Azure AI Fundamentals - Computer Vision and Machine Learning
Cloud computing meets AI
This is a story to talk about how Artificial Intelligence has combined with the cloud computing service offered by Microsoft called Azure. Artificial intelligence allows for improvements in fields like health care and empower smart infrastructure as well as help with entertainment experiences & Azure allows developers to use the full power of AI from a cloud service. Artificial intelligence, in the simples of terms, is the creation and designing of software programs that can imitate human capabilities. There are many key components of AI, including machine learning (a way to 'teach' a computer how to make conclusions from data and predict events/patterns), anomaly detection (the ability of a computer program to automatically detect errors or unusual activity in a system), computer vision (capability of software to interpret the world visually using cameras, video, and pictures), natural language processing (the power of a software program to understand and interpret written or spoken language and respond), and conversational AI (ability of software to participate in a conversation). Machine learning is the foundation for most, if not all, AI solutions being implemented with Azure. It allows AI to be used in a way that can help deal with many real-world problems. Azure and Microsoft have created videos about how their AI systems was used to create a program in Australia called The Yield that helps farmers make informed decisions related to weather, soil and plant conditions. This is only one of the many types of programs that people can create with AI and Azure for the benefit of society. Machine learning collects data to train machines to make decisions using pre-existing information. The data can be static or collected continuously using sensors from homes, cars, cities, public transport infrastructure, and factories.
Within Azure, you have a main service known as Azure Machine Learning service - a cloud-based system for creating, using, and publishing machine learning models. This service has multiple features and capabilities for users of Azure including automated machine learning (a system that allows non-experts to quickly create an effective machine learning model from data), Azure Machine Learning designer ( a basic graphical interface that allows no-code creation of machine learning solutions), data and compute management (cloud-based data storage that data scientists can use to run experiment code at scale), and pipelines (ways to orchestrate model training, deployment, and management tasks). These four resources can make it easy for experts and the unprepared to create proper machine learning solutions.
Azure also provides anomaly detection - a machine learning technique that looks at data over times to identify any kind of unusual changes in the information or computer systems. For this, Azure has the Anomaly Detector service which provides an application programming interface (API) that developers can use to create anomaly detection solutions. It can used if you are doing something like creating a form of financial software to monitor credit card transactions to find fraud or a system in a race car to warn the driver/engineers about potential mechanical failures before they can completely cripple the vehicle.
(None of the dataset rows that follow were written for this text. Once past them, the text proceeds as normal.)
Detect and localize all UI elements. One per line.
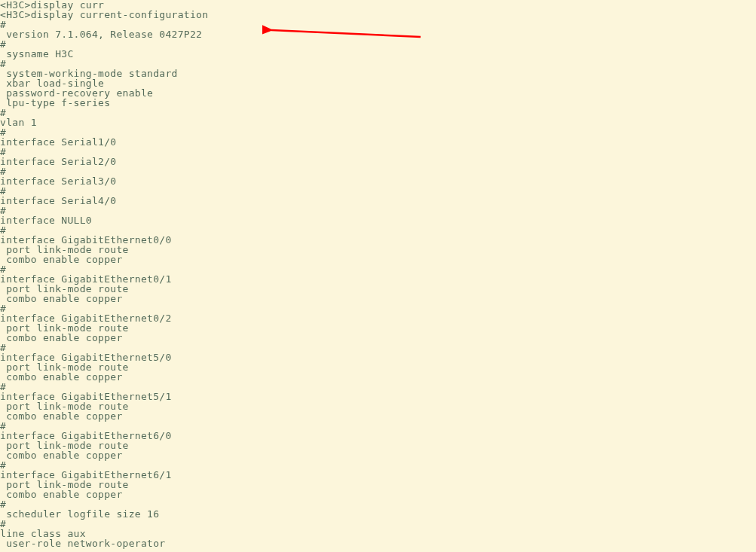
terminal-output[interactable]: <H3C>display curr <H3C>display current-c…	[0, 0, 756, 548]
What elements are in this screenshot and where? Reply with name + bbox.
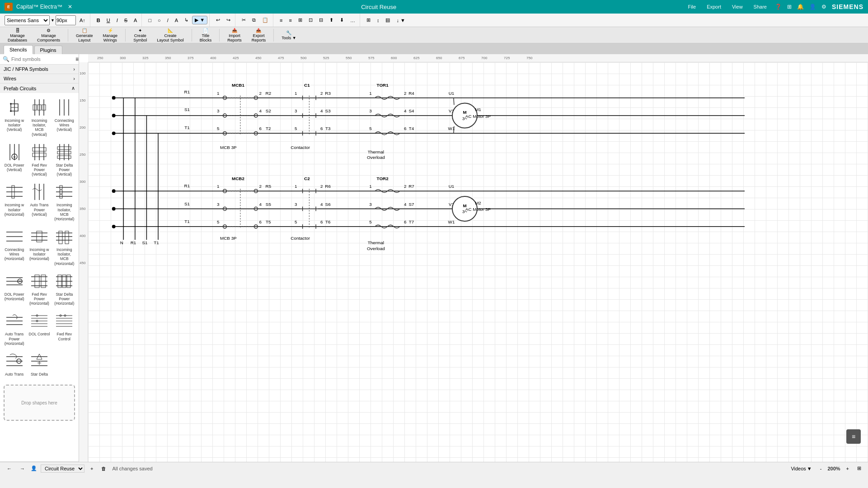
- title-blocks-button[interactable]: 📄 TitleBlocks: [196, 28, 216, 42]
- svg-text:4: 4: [259, 108, 262, 113]
- create-symbol-button[interactable]: ✦ CreateSymbol: [129, 28, 151, 42]
- stencil-dol-vertical[interactable]: M DOL Power (Vertical): [3, 140, 26, 179]
- stencil-stardelta2[interactable]: Star Delta: [28, 349, 51, 378]
- font-family-select[interactable]: Siemens Sans: [5, 15, 50, 25]
- menu-file[interactable]: File: [685, 3, 699, 11]
- redo-button[interactable]: ↪: [224, 16, 233, 24]
- fit-zoom-button[interactable]: ⊞: [855, 465, 863, 472]
- help-icon[interactable]: ❓: [775, 4, 782, 10]
- create-layout-symbol-button[interactable]: 📐 CreateLayout Symbol: [153, 28, 188, 42]
- search-input[interactable]: [11, 56, 74, 62]
- generate-layout-button[interactable]: 📋 GenerateLayout: [72, 28, 97, 42]
- search-menu-icon[interactable]: ≡: [75, 56, 79, 62]
- rectangle-button[interactable]: □: [145, 16, 154, 24]
- stencil-fwdrev-vertical[interactable]: Fwd Rev Power (Vertical): [28, 140, 51, 179]
- stencil-dol-h[interactable]: M DOL Power (Horizontal): [3, 270, 26, 308]
- distribute-button[interactable]: ⊞: [296, 16, 305, 24]
- ungroup-button[interactable]: ⊟: [316, 16, 326, 24]
- layout-icon[interactable]: ⊞: [787, 4, 792, 10]
- align-left-button[interactable]: ≡: [277, 16, 285, 24]
- canvas-area[interactable]: 250 300 325 350 375 400 425 450 475 500 …: [79, 54, 868, 462]
- copy-button[interactable]: ⧉: [249, 16, 258, 24]
- fit-button[interactable]: ⊞: [364, 16, 373, 24]
- prev-page-button[interactable]: ←: [5, 465, 14, 472]
- menu-export[interactable]: Export: [704, 3, 724, 11]
- prefab-circuits-header[interactable]: Prefab Circuits ∧: [0, 84, 79, 93]
- page-select[interactable]: Circuit Reuse: [41, 465, 84, 473]
- font-size-up-icon[interactable]: A↑: [77, 16, 88, 24]
- line-button[interactable]: /: [164, 16, 171, 24]
- user-icon[interactable]: 👤: [809, 4, 816, 10]
- stencil-incoming-mcb-h[interactable]: Incoming Isolator, MCB (Horizontal): [53, 180, 76, 223]
- group-button[interactable]: ⊡: [306, 16, 315, 24]
- stencil-autotrans-vertical[interactable]: Auto Trans Power (Vertical): [28, 180, 51, 223]
- select-button[interactable]: ▶ ▼: [192, 16, 207, 24]
- stencil-incoming-h1[interactable]: Incoming w Isolator (Horizontal): [3, 180, 26, 223]
- stencil-stardelta-vertical[interactable]: Star Delta Power (Vertical): [53, 140, 76, 179]
- svg-point-101: [112, 96, 116, 100]
- delete-page-button[interactable]: 🗑: [99, 465, 108, 472]
- stencil-label-incoming-vertical: Incoming w Isolator (Vertical): [4, 118, 25, 132]
- text-button[interactable]: A: [172, 16, 181, 24]
- export-reports-button[interactable]: 📤 ExportReports: [248, 28, 270, 42]
- grid-button[interactable]: ▤: [383, 16, 393, 24]
- bring-front-button[interactable]: ⬆: [327, 16, 336, 24]
- font-size-input[interactable]: [56, 15, 76, 25]
- stencil-connecting-vertical[interactable]: Connecting Wires (Vertical): [53, 96, 76, 139]
- font-group: Siemens Sans ▼ A↑: [3, 14, 90, 27]
- stencil-incoming-isolator-h[interactable]: Incoming w Isolator (Horizontal): [28, 225, 51, 268]
- stencil-fwdrev-h[interactable]: Fwd Rev Power (Horizontal): [28, 270, 51, 308]
- title-close-btn[interactable]: ✕: [68, 4, 72, 10]
- tab-stencils[interactable]: Stencils: [4, 45, 33, 54]
- paste-button[interactable]: 📋: [259, 16, 271, 24]
- menu-share[interactable]: Share: [751, 3, 769, 11]
- undo-button[interactable]: ↩: [213, 16, 223, 24]
- text-color-button[interactable]: A: [131, 16, 140, 24]
- bold-button[interactable]: B: [94, 16, 103, 24]
- manage-databases-button[interactable]: 🗄 ManageDatabases: [4, 28, 31, 42]
- connector-button[interactable]: ↳: [182, 16, 191, 24]
- stencil-incoming-mcb-vertical[interactable]: Incoming Isolator, MCB (Vertical): [28, 96, 51, 139]
- float-menu-button[interactable]: ≡: [846, 429, 861, 444]
- videos-button[interactable]: Videos ▼: [788, 465, 814, 472]
- more2-button[interactable]: ↓ ▼: [394, 16, 408, 24]
- stencil-autotrans-h[interactable]: Auto Trans Power (Horizontal): [3, 309, 26, 348]
- tools-button[interactable]: 🔧 Tools ▼: [277, 28, 300, 42]
- import-reports-button[interactable]: 📥 ImportReports: [223, 28, 246, 42]
- ellipse-button[interactable]: ○: [155, 16, 164, 24]
- stencil-incoming-isolator-mcb-h2[interactable]: Incoming Isolator, MCB (Horizontal): [53, 225, 76, 268]
- settings-icon[interactable]: ⚙: [821, 4, 826, 10]
- jic-nfpa-header[interactable]: JIC / NFPA Symbols ›: [0, 65, 79, 74]
- svg-text:1: 1: [217, 91, 219, 96]
- stencil-stardelta-h[interactable]: Star Delta Power (Horizontal): [53, 270, 76, 308]
- tab-plugins[interactable]: Plugins: [34, 46, 62, 54]
- manage-components-button[interactable]: ⚙ ManageComponents: [33, 28, 64, 42]
- italic-button[interactable]: I: [114, 16, 121, 24]
- add-page-button[interactable]: +: [88, 465, 95, 472]
- notifications-icon[interactable]: 🔔: [797, 4, 804, 10]
- send-back-button[interactable]: ⬇: [337, 16, 347, 24]
- strikethrough-button[interactable]: S: [122, 16, 130, 24]
- stencil-connecting-h[interactable]: Connecting Wires (Horizontal): [3, 225, 26, 268]
- jic-nfpa-label: JIC / NFPA Symbols: [4, 66, 48, 72]
- stencil-dol-control[interactable]: DOL Control: [28, 309, 51, 348]
- wires-header[interactable]: Wires ›: [0, 74, 79, 83]
- zoom-button[interactable]: ↕: [374, 16, 382, 24]
- stencil-autotrans2[interactable]: Auto Trans: [3, 349, 26, 378]
- stencil-label-incoming-isolator-h: Incoming w Isolator (Horizontal): [28, 247, 50, 261]
- drop-zone[interactable]: Drop shapes here: [4, 385, 75, 421]
- underline-button[interactable]: U: [104, 16, 113, 24]
- next-page-button[interactable]: →: [18, 465, 27, 472]
- stencil-label-dol-h: DOL Power (Horizontal): [4, 292, 25, 301]
- manage-wirings-button[interactable]: ⚡ ManageWirings: [99, 28, 122, 42]
- svg-text:1: 1: [295, 184, 297, 189]
- zoom-out-button[interactable]: -: [818, 465, 824, 472]
- zoom-in-button[interactable]: +: [844, 465, 851, 472]
- canvas-content[interactable]: N R1 S1 T1 R1 S1 T1 MCB1 1 2 3 4: [88, 62, 868, 462]
- menu-view[interactable]: View: [729, 3, 746, 11]
- cut-button[interactable]: ✂: [239, 16, 249, 24]
- align-center-button[interactable]: ≡: [286, 16, 295, 24]
- more-button[interactable]: …: [347, 16, 358, 24]
- stencil-incoming-vertical[interactable]: Incoming w Isolator (Vertical): [3, 96, 26, 139]
- stencil-fwdrev-control[interactable]: Fwd Rev Control: [53, 309, 76, 348]
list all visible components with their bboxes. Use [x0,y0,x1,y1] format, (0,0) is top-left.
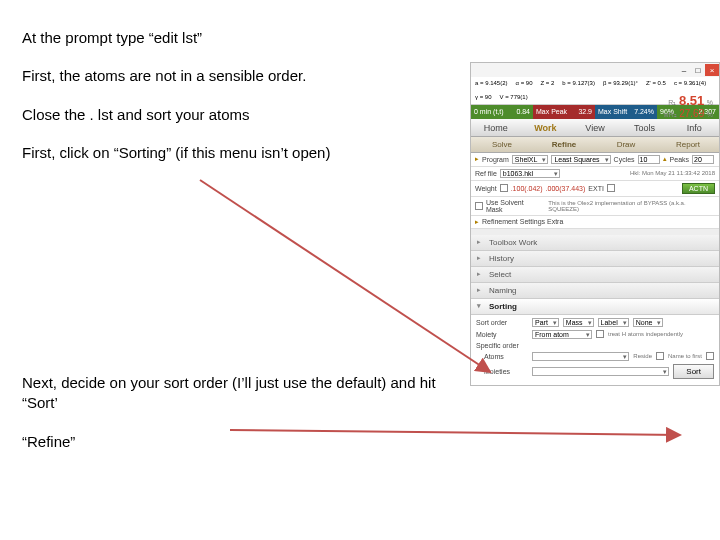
param-zp: Z' = 0.5 [646,79,666,87]
weight-2: .000(37.443) [546,185,586,192]
solvent-mask-checkbox[interactable] [475,202,483,210]
param-a: a = 9.145(2) [475,79,508,87]
accordion-naming[interactable]: ▸Naming [471,283,719,299]
param-z: Z = 2 [541,79,555,87]
wr2-value: 27.69 [679,108,704,119]
expand-icon: ▸ [475,218,479,226]
tab-view[interactable]: View [570,119,620,136]
minimize-button[interactable]: – [677,64,691,76]
sort-button[interactable]: Sort [673,364,714,379]
tab-home[interactable]: Home [471,119,521,136]
hkl-file-select[interactable]: b1063.hkl [500,169,560,178]
peaks-input[interactable]: 20 [692,155,714,164]
solvent-note: This is the Olex2 implementation of BYPA… [548,200,715,212]
maximize-button[interactable]: □ [691,64,705,76]
program-select[interactable]: ShelXL [512,155,549,164]
sub-nav: Solve Refine Draw Report [471,137,719,153]
tab-info[interactable]: Info [669,119,719,136]
reside-checkbox[interactable] [656,352,664,360]
cycles-input[interactable]: 10 [638,155,660,164]
moiety-select[interactable]: From atom [532,330,592,339]
r1-value: 8.51 [679,93,704,108]
weight-checkbox[interactable] [500,184,508,192]
param-al: α = 90 [516,79,533,87]
accordion-select[interactable]: ▸Select [471,267,719,283]
param-b: b = 9.127(3) [562,79,595,87]
close-button[interactable]: × [705,64,719,76]
reflections-row: Ref file b1063.hkl Hkl: Mon May 21 11:33… [471,167,719,181]
wr2-label: wR₂ [664,111,677,118]
accordion-sorting[interactable]: ▾Sorting [471,299,719,315]
solvent-mask-row: Use Solvent Mask This is the Olex2 imple… [471,197,719,216]
window-titlebar: – □ × [471,63,719,77]
sort-4-select[interactable]: None [633,318,664,327]
instr-2: First, the atoms are not in a sensible o… [22,66,452,86]
olex2-window: – □ × a = 9.145(2) α = 90 Z = 2 b = 9.12… [470,62,720,386]
param-be: β = 93.29(1)° [603,79,638,87]
sorting-panel: Sort order Part Mass Label None Moiety F… [471,315,719,385]
treat-h-checkbox[interactable] [596,330,604,338]
instruction-text: At the prompt type “edit lst” First, the… [22,28,452,470]
param-v: V = 779(1) [500,93,528,101]
param-c: c = 9.361(4) [674,79,706,87]
main-nav: Home Work View Tools Info [471,119,719,137]
hkl-date: Hkl: Mon May 21 11:33:42 2018 [630,170,715,176]
r-factors: R₁ 8.51 % wR₂ 27.69 % [664,93,713,119]
instr-3: Close the . lst and sort your atoms [22,105,452,125]
cycles-up-icon[interactable]: ▴ [663,155,667,163]
instr-1: At the prompt type “edit lst” [22,28,452,48]
tab-work[interactable]: Work [521,119,571,136]
refinement-settings-row[interactable]: ▸ Refinement Settings Extra [471,216,719,229]
atoms-order-input[interactable] [532,352,629,361]
subtab-report[interactable]: Report [657,137,719,152]
nametofirst-checkbox[interactable] [706,352,714,360]
param-ga: γ = 90 [475,93,492,101]
subtab-refine[interactable]: Refine [533,137,595,152]
sort-3-select[interactable]: Label [598,318,629,327]
weight-1: .100(.042) [511,185,543,192]
actn-button[interactable]: ACTN [682,183,715,194]
subtab-solve[interactable]: Solve [471,137,533,152]
expand-icon[interactable]: ▸ [475,155,479,163]
instr-4: First, click on “Sorting” (if this menu … [22,143,452,163]
moieties-order-input[interactable] [532,367,669,376]
exti-checkbox[interactable] [607,184,615,192]
tab-tools[interactable]: Tools [620,119,670,136]
instr-6: “Refine” [22,432,452,452]
program-row: ▸ Program ShelXL Least Squares Cycles 10… [471,153,719,167]
sort-1-select[interactable]: Part [532,318,559,327]
instr-5: Next, decide on your sort order (I’ll ju… [22,373,452,414]
sort-2-select[interactable]: Mass [563,318,594,327]
accordion-toolbox[interactable]: ▸Toolbox Work [471,235,719,251]
method-select[interactable]: Least Squares [551,155,610,164]
subtab-draw[interactable]: Draw [595,137,657,152]
accordion-history[interactable]: ▸History [471,251,719,267]
r1-label: R₁ [668,99,676,106]
weight-row: Weight .100(.042) .000(37.443) EXTI ACTN [471,181,719,197]
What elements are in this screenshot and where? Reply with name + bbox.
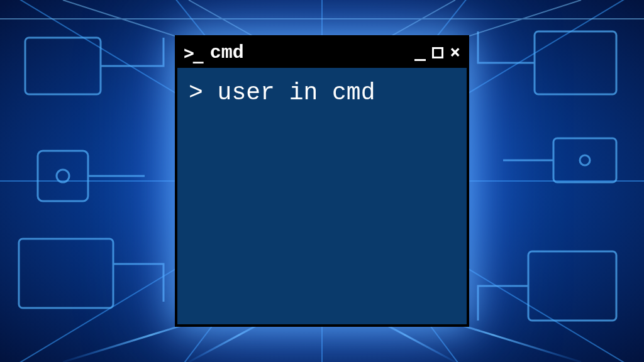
terminal-prompt-icon: >_ <box>184 43 203 63</box>
titlebar-left: >_ cmd <box>184 42 244 63</box>
window-title: cmd <box>210 42 244 63</box>
titlebar[interactable]: >_ cmd × <box>177 38 467 68</box>
terminal-line: > user in cmd <box>189 78 455 108</box>
command-text: user in cmd <box>218 79 375 106</box>
terminal-glow-wrapper: >_ cmd × > user in cmd <box>175 35 469 327</box>
terminal-window: >_ cmd × > user in cmd <box>175 35 469 327</box>
prompt-char: > <box>189 79 218 106</box>
terminal-body[interactable]: > user in cmd <box>177 68 467 324</box>
minimize-button[interactable] <box>414 45 426 61</box>
close-button[interactable]: × <box>450 43 460 61</box>
maximize-button[interactable] <box>432 45 443 61</box>
window-controls: × <box>414 44 460 62</box>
Computer Vision is part of Azure and was used by a team that developed the Seeing AI application to help the blind and those with low vision. The app describes to them nearby people, text, and objects; this program basically acts as the narrator to help those who are vision-impaired navigate the world around them. Computer vision solutions can be used to classify images, detect objects, identify objects, analyze images, and recognize individuals. Azure provides Computer Vision, Custom Vision (a customizable version of computer vision), Face (a service for facial recognition), and form recognizer (extracts forms and invoices).